SYMMETRY inside CERN

SYMMETRY – teaser trailer from truth.io on Vimeo.

Inside CERN’s Large Hadron Collider (LHC), the particle accelerator where scientists are studying the tiniest building blocks of the natural world and peering at the remnants of the explosive birth of our universe, an unlikely group of individuals in suits and construction helmets burst into dance. They are part of Symmetry, an upcoming film that fuses opera, choreography, digital art, and physics to tell a deeply existential tale around the basic questions asked by all curious humans: who are we? Where do we come from? Where are we going? Today, we’re premiering a teaser of the massive multimedia piece, above, which will be screened at the EYE Film Institute in Amsterdam on March 14 as part of the Cinedans film festival and at the NewScientist CERN festival later that same week.

“I didn’t want to make a documentary to explain or understand modern physics in general, but rather interpret the complex material this institution is presenting,” director Ruben van Leer tells The Creators Project. “And this is also what for me an opera film could do; give space for the audience to make up their own story, with their own imagination and make a journey like [the main character] within themselves: a tiny, personal, world changing quantum-story.” van Leer and his team wanted to research how they could connect multiple levels of movement, including music, sound, animation, data clouds, and camera work, into a single visual experience.

The first challenge van Leer faced was crafting a film script around dance, because he could find no precedents from his research. He met with choreographer Lukas Timulak, a former dancer for the Netherlands Dance Theater, and together they hammered out a story that would involve an inaugural dance performance inside CERN. Played by Timulak, the main character Lukas is a scientist/dancer who, when struck by an inner voice, played by soprano singerClaron McFadden, is suddenly thrown off balance from his rational studies.
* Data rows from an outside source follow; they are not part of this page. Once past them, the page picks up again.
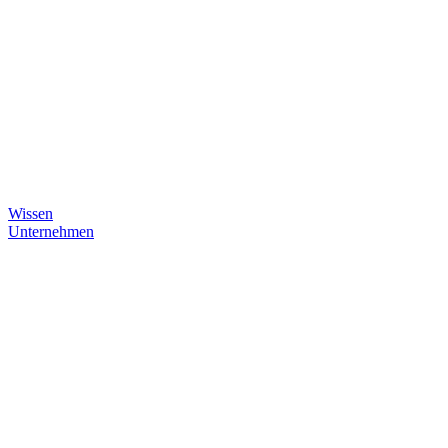
Wissen
Unternehmen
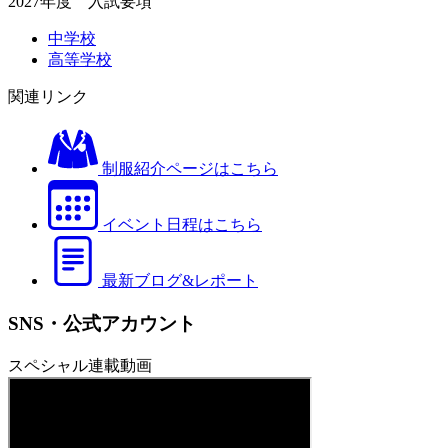
2027年度 入試要項
中学校
高等学校
関連リンク
制服紹介ページはこちら
イベント日程はこちら
最新ブログ&レポート
SNS・公式アカウント
スペシャル連載動画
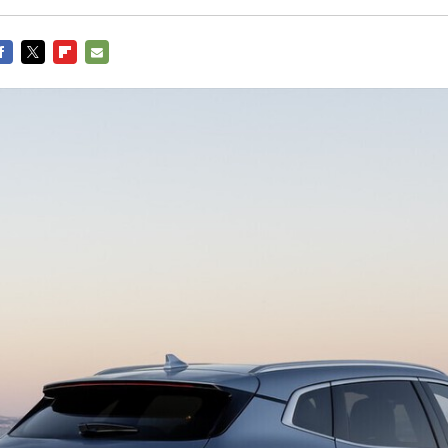
ACEBOOK
TWITTER
FLIPBOARD
E-
MAIL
On a quest for a unifying theory, he is transported by McFadden’s voice into an alternate dimension, a “landscape of endless possibilities,” where she teaches him about the timelessness of dance, music, and love.

Bolivia’s largest salt flat, Salar de Uyuni, is almost as high as the depth of CERN’s detectors and colliders, says Van Leer, which makes for an incredible metaphorical contrast. In the film, once Lukas spins through the Collider, he ends up in the Uyuni mineral landscape, a pure, monotone, and serene plain that transforms the sky above into a mirror image. This is Lukas’ inner world, he adds, where he grapples with the decision between infinite love and the smallest particle.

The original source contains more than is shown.